2017 Prospects for Commercial Real Estate in the Twin Cities

Trends in Commercial Real Estate After years of substantial growth and good times, will 2017 be the year it all dies down in terms of commercial real estate growth in the Twin Cities? Some brokers see a slowdown, but that doesn’t mean a stop sign. It may be more of a lane change, at least in some areas of the market.

The year just ended represented a milestone of a kind — the first year since 2009 that the local market posted an absorption loss in total leased space. Preliminary estimates placed the loss at about 329 thousand square feet, compared to a loss of 1,831 thousands of square feet during the Great Recession. However, the net gain over the past five years has been substantial. In 2015 alone, more than 1 million square feet of office space were absorbed. 

Grocery stores have fueled growth in the retail sector, and e-commerce boosted absorption of industrial space used for bulk distribution centers. More than one broker views the projected slowdown no more worrisome than a curve in a naturally cyclical business. 

Downsizing or Building Efficiency?

Steve Shepherd, vice president of Colliers International, however, points to a softening of “both job growth and business confidence.” Nationally, the trend is reflective of either better space utilization or a downsizing of space per employee for other reasons. Minneapolis firms, in addition to putting more people in less space, have shown a tendency to leave sprawling suburban spaces for more efficient, newer space Downtown. 

That’s a mixed blessing for the companies and for the local business economy. Because moving is often expensive in terms of dollars and hassle, many firms would rather stay put, so there is increased emphasis on renewing leases, says Steve Chirhart of TaTonka Real Estate Advisors in Minneapolis. But there are new office buildings planned or under construction in many areas of the city, including Downtown East, the North Loop and the West End, and they are recruiting tenants.

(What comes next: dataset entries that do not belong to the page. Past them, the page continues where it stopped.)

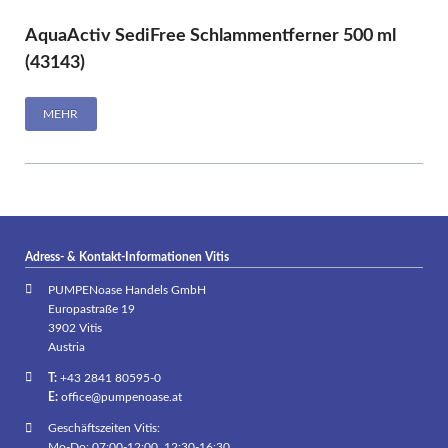
AquaActiv SediFree Schlammentferner 500 ml
(43143)
MEHR
Adress- & Kontakt-Informationen Vitis
PUMPENoase Handels GmbH
Europastraße 19
3902 Vitis
Austria
T:
+43 2841 80595-0
E:
office@pumpenoase.at
Geschäftszeiten Vitis:
Mo-Do: 07:00-12:00, 12:30-16:30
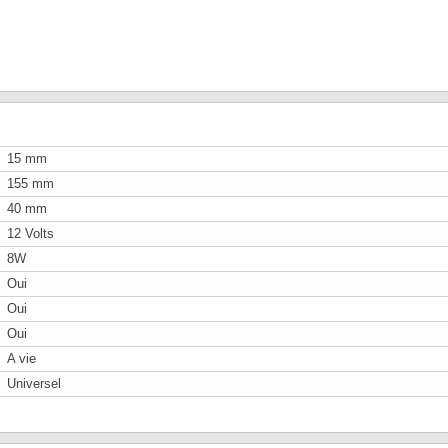
15 mm
155 mm
40 mm
12 Volts
8W
Oui
Oui
Oui
A vie
Universel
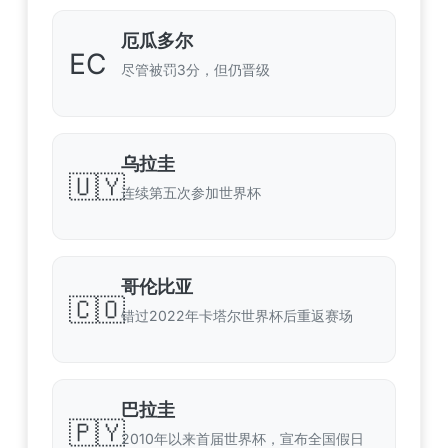
厄瓜多尔
EC
尽管被罚3分，但仍晋级
乌拉圭
🇺🇾
连续第五次参加世界杯
哥伦比亚
🇨🇴
错过2022年卡塔尔世界杯后重返赛场
巴拉圭
🇵🇾
2010年以来首届世界杯，宣布全国假日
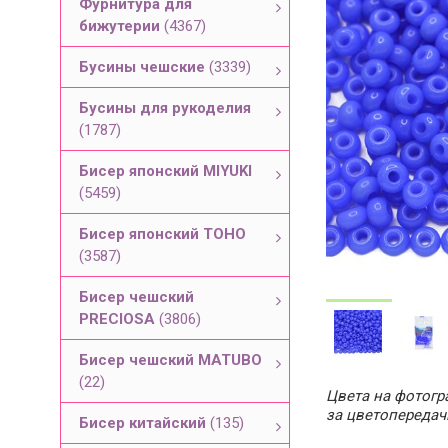
Фурнитура для
бижутерии
(4367)
Бусины чешские
(3339)
Бусины для рукоделия
(1787)
Бисер японский MIYUKI
(5459)
Бисер японский TOHO
(3587)
Бисер чешский
PRECIOSA
(3806)
Бисер чешский MATUBO
(22)
Цвета на фотогра
за цветопередач
Бисер китайский
(135)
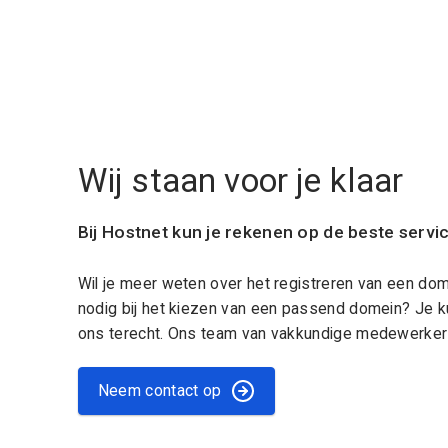
Wij staan voor je klaar
Bij Hostnet kun je rekenen op de beste servi
Wil je meer weten over het registreren van een do
nodig bij het kiezen van een passend domein? Je k
ons terecht. Ons team van vakkundige medewerkers
Neem contact op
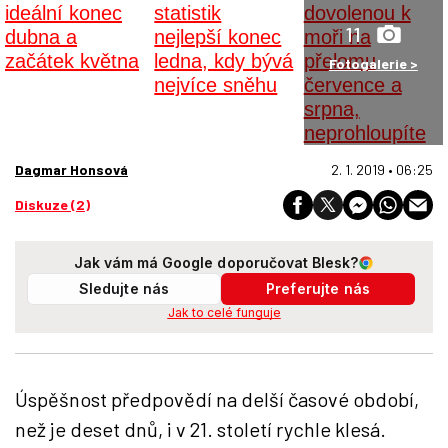
11
Fotogalerie >
Dagmar Honsová
2. 1. 2019 • 06:25
Diskuze (2)
Jak vám má Google doporučovat Blesk?
Sledujte nás
Preferujte nás
Jak to celé funguje
Úspěšnost předpovědí na delší časové období,
než je deset dnů, i v 21. století rychle klesá.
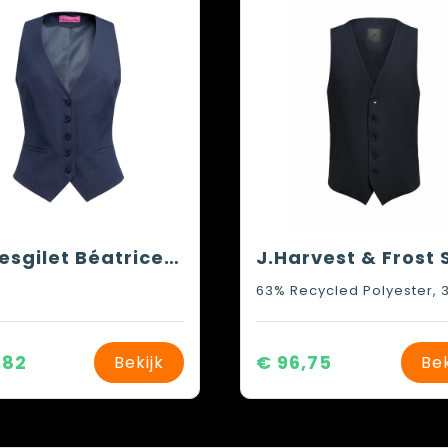
Damesgilet Béatrice, getailleerde snit
,82
€ 96,75
Bekijk
Bek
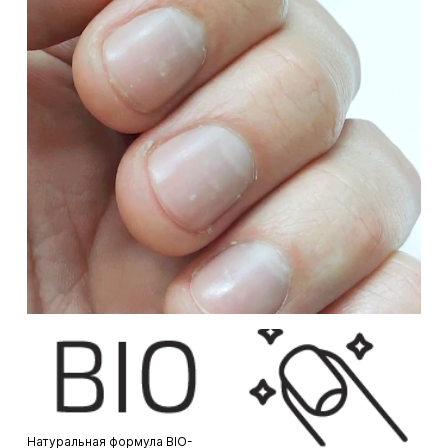
Натуральная формула BIO-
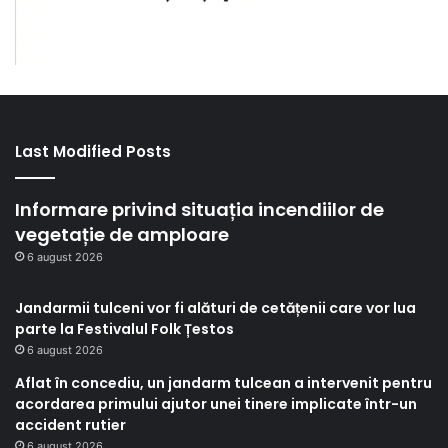
Last Modified Posts
Informare privind situația incendiilor de
vegetație de amploare
6 august 2026
Jandarmii tulceni vor fi alături de cetățenii care vor lua
parte la Festivalul Folk Țestos
6 august 2026
Aflat în concediu, un jandarm tulcean a intervenit pentru
acordarea primului ajutor unei tinere implicate într-un
accident rutier
6 august 2026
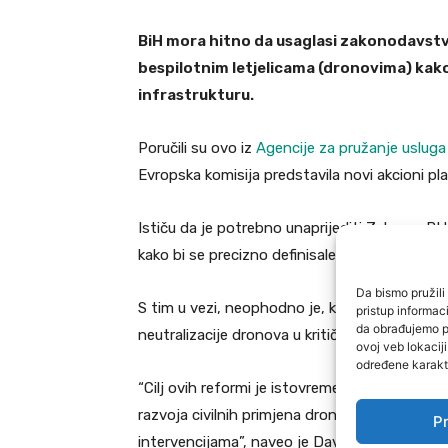
BiH mora hitno da usaglasi zakonodavstv
bespilotnim letjelicama (dronovima) kako 
infrastrukturu.
Poručili su ovo iz
Agencije za pružanje uslug
Evropska komisija predstavila novi akcioni pla
Ističu da je potrebno unaprijediti Zakon o B
kako bi se precizno definisale nadležnosti, kap
Da bismo pružili 
S tim u vezi, neophodno je, kako kažu, usposta
pristup informa
da obrađujemo po
neutralizacije dronova u kritičnim zonama, uz
ovoj veb lokacij
određene karakte
“Cilj ovih reformi je istovremeno jačanje na
razvoja civilnih primjena dronova u logistici, 
Pr
intervencijama”, naveo je Davorin Primorac, 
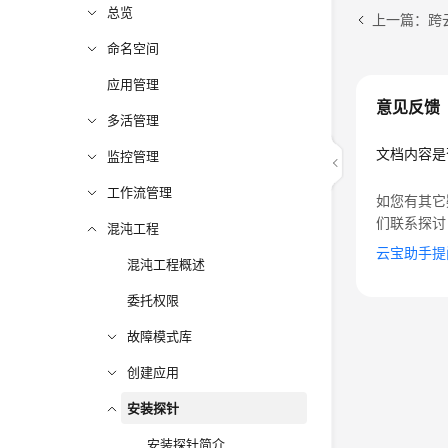
总览
上一篇：跨云
命名空间
应用管理
意见反馈
多活管理
文档内容是
监控管理
工作流管理
如您有其它
们联系探讨
混沌工程
云宝助手提
混沌工程概述
委托权限
故障模式库
创建应用
安装探针
安装探针简介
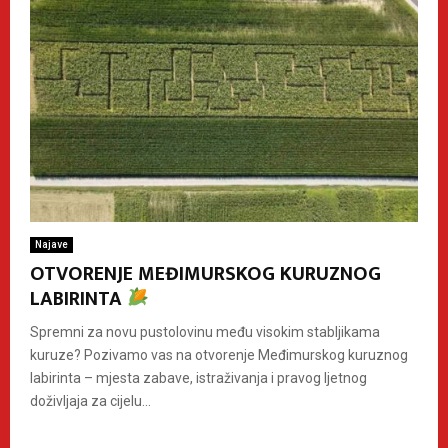
Najave
OTVORENJE MEĐIMURSKOG KURUZNOG
LABIRINTA
Spremni za novu pustolovinu među visokim stabljikama
kuruze? Pozivamo vas na otvorenje Međimurskog kuruznog
labirinta – mjesta zabave, istraživanja i pravog ljetnog
doživljaja za cijelu...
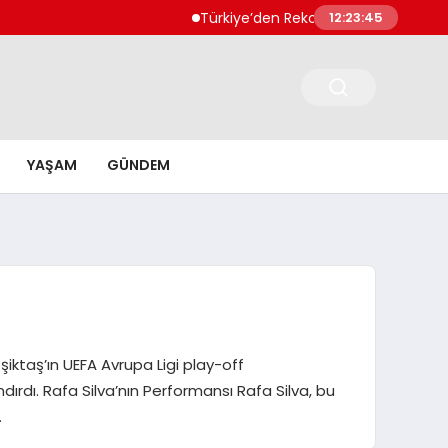
Türkiye’den Rekor Teknoloji İhracatı 56 Mily
12:23:46
YAŞAM
GÜNDEM
şiktaş’ın UEFA Avrupa Ligi play-off
rdı. Rafa Silva’nın Performansı Rafa Silva, bu
…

Groceries Lead; Buying Continues

Over 50% of newly constructed retail real estate has been for grocery stores, the key anchors for such development, according to Mike Sturdivant, of St. Paul’s Paster Properties. He points out that rising interest rates are a factor signaling new caution among investors. Hiring and staffing are additional concerns affecting corporate decisions about real estate, according to other brokers, who see the coming 12 months as somewhat uncertain.

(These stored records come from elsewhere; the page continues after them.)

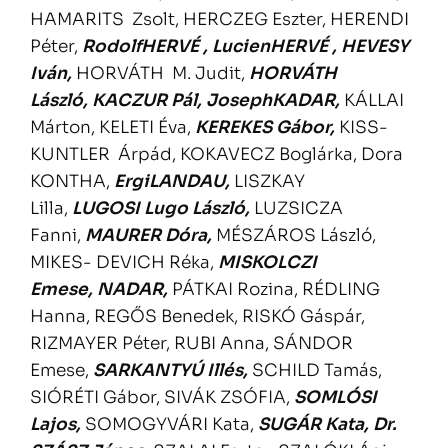
HAMARITS Zsolt, HERCZEG Eszter, HERENDI
Péter,
RodolfHERVÉ ,
LucienHERVÉ ,
HEVESY
Iván,
HORVÁTH M. Judit,
HORVÁTH
László,
KACZUR Pál,
JosephKADAR,
KÁLLAI
Márton, KELETI Éva,
KEREKES Gábor,
KISS-
KUNTLER Árpád, KOKAVECZ Boglárka, Dora
KONTHA,
ErgiLANDAU,
LISZKAY
Lilla,
LUGOSI Lugo László,
LUZSICZA
Fanni,
MAURER Dóra,
MÉSZÁROS László,
MIKES- DEVICH Réka,
MISKOLCZI
Emese,
NADAR,
PÁTKAI Rozina, RÉDLING
Hanna, REGŐS Benedek, RISKÓ Gáspár,
RIZMAYER Péter, RUBI Anna, SÁNDOR
Emese,
SARKANTYÚ Illés,
SCHILD Tamás,
SIÓRÉTI Gábor, SIVÁK ZSÓFIA,
SOMLÓSI
Lajos,
SOMOGYVÁRI Kata,
SUGÁR Kata,
Dr.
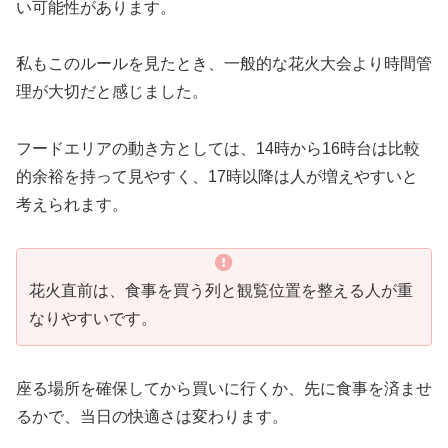
い可能性があります。
私もこのルールを見たとき、一般的な花火大会より時間管
理が大切だと感じました。
フードエリアの動き方としては、14時から16時台は比較
的余裕を持って見やすく、17時以降は人が増えやすいと
考えられます。
花火直前は、食事を買う列と観覧位置を整える人が重
なりやすいです。
座る場所を確保してから買いに行くか、先に食事を済ませ
るかで、当日の快適さは変わります。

One unexpected trend is that some former strictly e-commerce businesses, including giant Amazon, are taking a fresh new look at brick and mortar retail stores, a promising sign for new leasing and development. Others simply need more distribution space.

For industrial centers, although there is still “strong activity,” says Brent Masica, Cushman and Wakefield executive director, the peak may have occurred as early as 2014. He expects 2017 to be a good year, but not a record-breaker, and reinforces the opinion that e-commerce is still the driver, whether they move back into traditional selling spaces, or simply need product and shipping centers.

Others see a slight slowdown for the industrial sector, partly because there are few spec projects in the mix, but the consensus is that the immediate road ahead for Twin Cities commercial real estate should be relatively smooth.